I am working out a Fourier Series problem and I saw that the suggested solution used
$\sin(n\pi) = 0$ and $\cos(n\pi)=(-1)^n$ to simply the expressions while finding the Fourier Coefficients $a_0$, $a_n$, $b_n$.

I am aware that the $\sin(x)$ has a period of $2\pi$. So I am thinking that every half of period, the graph of $\sin(x)$ has to cut through the $x$ axis thus giving us the value $0$. Am I right to think that way or is there some more important reason for that?

Also, how do they come up with $\cos(n\pi) = (-1)^n$?

Solution 1:

Recall that Euler's formula is $e^{ix}=\cos x+i\sin x$. When $x=\pi$, we have $e^{i\pi}=\cos\pi+i\sin\pi=-1\implies e^{i\pi}+1=0$.

From $e^{i\pi}+1=0\implies e^{i\pi}=-1\implies (e^{i\pi})^n=(-1)^n$. From $e^{ix}=\cos x+i\sin x$, when $x=n\pi$, $e^{in\pi}=\cos {n\pi}+i\sin {n\pi}=(-1)^n$.

This implies that $\cos {n\pi}=(-1)^n$ and $\sin {n\pi}=0$, for all $n\in \mathbb Z$.

Solution 2:

As you can see from the plot you included $\sin(n\pi) = 0$ for any integer $n$.

Also, $\cos(0) = 1$, $\cos(\pi) = -1$, $\cos(2\pi) = 1$, etc. So $\cos(n\pi) = 1$ for $n$ even and $\cos(n\pi) = -1$ for $n$ odd, which is also true for $(-1)^n$.

Solution 3:

For the sine case:

$n = \cdots -1, 0, 1, 2, 3, \cdots$

Gives us

$\cdots \sin(-\pi), \sin(0), \sin(\pi), \sin(2\pi), \sin(3\pi),\cdots$ Which is exactly where the sine function has its roots, so it is always equal to $0$.
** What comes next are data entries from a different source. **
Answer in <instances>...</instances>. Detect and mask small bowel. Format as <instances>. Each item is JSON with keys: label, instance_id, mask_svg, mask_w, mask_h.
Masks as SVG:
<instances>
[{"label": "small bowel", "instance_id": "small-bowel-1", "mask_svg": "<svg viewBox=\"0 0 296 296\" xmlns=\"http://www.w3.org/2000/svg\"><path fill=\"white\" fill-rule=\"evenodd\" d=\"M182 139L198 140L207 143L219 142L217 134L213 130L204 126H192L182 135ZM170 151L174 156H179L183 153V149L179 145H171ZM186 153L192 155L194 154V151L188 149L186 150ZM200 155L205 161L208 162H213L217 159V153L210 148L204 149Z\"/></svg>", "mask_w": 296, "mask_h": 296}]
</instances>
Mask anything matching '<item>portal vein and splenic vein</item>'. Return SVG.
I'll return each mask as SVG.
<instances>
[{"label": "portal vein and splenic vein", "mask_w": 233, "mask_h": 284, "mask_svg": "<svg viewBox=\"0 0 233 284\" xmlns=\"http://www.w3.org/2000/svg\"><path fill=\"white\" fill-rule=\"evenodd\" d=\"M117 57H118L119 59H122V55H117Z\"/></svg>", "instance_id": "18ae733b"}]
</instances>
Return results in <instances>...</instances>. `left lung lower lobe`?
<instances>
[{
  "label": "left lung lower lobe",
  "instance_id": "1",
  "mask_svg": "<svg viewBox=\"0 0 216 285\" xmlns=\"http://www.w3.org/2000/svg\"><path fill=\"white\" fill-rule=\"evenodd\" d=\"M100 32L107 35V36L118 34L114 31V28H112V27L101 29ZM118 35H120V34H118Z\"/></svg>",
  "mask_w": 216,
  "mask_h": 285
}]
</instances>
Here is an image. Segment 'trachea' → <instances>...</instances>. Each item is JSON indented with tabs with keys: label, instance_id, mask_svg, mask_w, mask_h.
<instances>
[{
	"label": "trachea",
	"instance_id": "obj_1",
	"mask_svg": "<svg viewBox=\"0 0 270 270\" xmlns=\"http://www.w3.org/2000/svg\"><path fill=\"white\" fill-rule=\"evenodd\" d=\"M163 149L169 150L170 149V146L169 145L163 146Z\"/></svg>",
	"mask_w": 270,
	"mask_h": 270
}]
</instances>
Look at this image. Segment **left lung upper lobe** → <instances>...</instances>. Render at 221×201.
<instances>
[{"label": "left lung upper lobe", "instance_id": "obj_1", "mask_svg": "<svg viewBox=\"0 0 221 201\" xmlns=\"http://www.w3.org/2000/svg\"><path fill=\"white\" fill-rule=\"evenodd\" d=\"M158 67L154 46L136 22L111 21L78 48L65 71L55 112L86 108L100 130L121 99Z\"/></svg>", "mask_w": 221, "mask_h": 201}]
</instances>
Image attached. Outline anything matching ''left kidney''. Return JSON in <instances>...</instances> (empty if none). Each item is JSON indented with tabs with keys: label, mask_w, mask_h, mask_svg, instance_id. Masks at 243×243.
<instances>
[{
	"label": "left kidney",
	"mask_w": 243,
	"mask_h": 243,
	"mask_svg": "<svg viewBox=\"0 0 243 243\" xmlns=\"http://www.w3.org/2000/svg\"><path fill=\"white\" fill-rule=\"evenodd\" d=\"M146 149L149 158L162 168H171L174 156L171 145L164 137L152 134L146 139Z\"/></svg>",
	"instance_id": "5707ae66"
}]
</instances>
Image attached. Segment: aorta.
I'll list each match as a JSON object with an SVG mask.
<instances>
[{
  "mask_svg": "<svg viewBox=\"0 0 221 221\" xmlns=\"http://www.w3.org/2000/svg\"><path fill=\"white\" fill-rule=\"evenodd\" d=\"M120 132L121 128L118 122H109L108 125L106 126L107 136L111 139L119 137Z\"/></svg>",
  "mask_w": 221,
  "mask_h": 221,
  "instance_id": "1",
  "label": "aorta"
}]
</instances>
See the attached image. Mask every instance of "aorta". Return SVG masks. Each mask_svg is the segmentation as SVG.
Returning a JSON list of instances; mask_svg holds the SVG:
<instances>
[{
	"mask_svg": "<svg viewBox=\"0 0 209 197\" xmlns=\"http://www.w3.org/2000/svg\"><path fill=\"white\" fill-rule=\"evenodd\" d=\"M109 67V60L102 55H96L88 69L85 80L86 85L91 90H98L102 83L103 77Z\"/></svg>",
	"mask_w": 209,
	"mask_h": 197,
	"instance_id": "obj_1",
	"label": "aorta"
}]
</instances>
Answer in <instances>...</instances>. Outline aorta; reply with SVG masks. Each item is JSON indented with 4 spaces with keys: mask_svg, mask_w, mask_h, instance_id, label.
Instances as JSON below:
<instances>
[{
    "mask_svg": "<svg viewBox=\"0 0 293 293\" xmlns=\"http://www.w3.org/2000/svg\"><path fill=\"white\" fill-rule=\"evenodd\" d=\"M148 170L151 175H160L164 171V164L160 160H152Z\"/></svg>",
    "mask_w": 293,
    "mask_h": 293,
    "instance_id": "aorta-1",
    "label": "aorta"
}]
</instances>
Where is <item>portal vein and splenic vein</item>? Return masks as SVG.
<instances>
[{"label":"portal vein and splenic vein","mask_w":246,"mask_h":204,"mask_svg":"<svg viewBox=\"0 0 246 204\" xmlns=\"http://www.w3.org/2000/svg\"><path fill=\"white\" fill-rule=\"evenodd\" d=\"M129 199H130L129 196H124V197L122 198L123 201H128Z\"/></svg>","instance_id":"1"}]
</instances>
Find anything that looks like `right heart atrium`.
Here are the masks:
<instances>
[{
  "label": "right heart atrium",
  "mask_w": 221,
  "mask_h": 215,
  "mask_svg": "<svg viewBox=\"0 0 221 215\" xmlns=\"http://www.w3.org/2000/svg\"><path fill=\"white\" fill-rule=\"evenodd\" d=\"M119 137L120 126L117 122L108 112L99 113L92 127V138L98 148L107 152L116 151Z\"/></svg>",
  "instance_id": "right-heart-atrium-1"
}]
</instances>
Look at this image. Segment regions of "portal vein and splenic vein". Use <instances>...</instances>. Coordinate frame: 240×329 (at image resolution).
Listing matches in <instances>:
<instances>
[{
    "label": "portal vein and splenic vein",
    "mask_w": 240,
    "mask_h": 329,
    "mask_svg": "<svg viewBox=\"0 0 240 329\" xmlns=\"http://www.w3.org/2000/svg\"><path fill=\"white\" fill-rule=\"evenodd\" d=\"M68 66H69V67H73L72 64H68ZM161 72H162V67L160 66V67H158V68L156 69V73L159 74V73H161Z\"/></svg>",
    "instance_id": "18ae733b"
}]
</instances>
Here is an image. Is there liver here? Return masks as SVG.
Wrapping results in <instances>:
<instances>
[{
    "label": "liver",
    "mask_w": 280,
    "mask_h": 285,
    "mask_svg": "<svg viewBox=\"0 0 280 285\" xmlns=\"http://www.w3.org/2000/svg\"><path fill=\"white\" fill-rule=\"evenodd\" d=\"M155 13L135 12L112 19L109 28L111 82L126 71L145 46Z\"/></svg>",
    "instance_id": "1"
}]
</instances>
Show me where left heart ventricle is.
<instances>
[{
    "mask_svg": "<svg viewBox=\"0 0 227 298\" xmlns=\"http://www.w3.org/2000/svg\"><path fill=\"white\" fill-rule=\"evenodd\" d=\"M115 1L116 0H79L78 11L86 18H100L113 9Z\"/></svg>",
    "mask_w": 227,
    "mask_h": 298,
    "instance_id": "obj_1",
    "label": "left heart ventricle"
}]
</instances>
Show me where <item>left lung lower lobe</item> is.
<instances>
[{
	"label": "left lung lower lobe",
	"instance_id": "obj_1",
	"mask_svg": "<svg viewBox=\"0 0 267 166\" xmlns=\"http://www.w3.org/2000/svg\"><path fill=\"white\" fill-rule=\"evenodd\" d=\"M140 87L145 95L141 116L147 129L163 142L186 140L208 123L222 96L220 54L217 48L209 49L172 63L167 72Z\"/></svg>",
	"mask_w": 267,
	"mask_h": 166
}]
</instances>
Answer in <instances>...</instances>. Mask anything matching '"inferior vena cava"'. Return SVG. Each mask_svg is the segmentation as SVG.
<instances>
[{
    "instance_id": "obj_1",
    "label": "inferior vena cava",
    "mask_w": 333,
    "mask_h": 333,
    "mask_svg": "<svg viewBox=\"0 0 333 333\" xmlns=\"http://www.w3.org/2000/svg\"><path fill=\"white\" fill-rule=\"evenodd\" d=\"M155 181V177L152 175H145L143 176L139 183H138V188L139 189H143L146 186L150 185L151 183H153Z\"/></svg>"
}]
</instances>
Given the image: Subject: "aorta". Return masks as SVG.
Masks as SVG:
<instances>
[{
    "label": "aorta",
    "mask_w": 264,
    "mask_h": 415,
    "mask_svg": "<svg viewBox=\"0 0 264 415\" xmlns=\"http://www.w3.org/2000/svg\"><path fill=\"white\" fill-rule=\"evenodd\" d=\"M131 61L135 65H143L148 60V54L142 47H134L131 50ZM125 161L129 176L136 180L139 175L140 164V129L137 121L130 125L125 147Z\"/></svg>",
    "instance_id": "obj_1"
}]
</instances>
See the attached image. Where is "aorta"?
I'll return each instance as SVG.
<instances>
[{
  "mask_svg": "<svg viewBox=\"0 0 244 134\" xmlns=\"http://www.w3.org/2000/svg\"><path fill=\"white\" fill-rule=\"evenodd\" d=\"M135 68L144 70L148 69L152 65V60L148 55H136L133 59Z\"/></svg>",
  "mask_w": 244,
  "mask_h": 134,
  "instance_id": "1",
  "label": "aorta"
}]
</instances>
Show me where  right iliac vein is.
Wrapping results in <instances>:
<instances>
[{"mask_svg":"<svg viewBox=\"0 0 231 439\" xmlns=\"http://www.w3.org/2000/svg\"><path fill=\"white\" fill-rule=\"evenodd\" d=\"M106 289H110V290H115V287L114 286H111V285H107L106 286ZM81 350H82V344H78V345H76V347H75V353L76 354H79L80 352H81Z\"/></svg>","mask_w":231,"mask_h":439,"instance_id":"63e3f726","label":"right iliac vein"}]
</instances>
For the cosine case, use the identity $\cos(x) = \cos(x + 2\pi) $ (period of the cosine function is $2\pi$) and plug $\cos(0)$ and $\cos(\pi)$ to verify this.

Solution 4:

The picture burned into my visual cortex is the unit circle, not the graphs of sine and cosine:

This together with $2\pi$-periodicity (which is geometrically obvious) immediately gives $$ \sin(n\pi) = 0,\quad \cos(n\pi) = (-1)^{n} $$ for all integers $n$.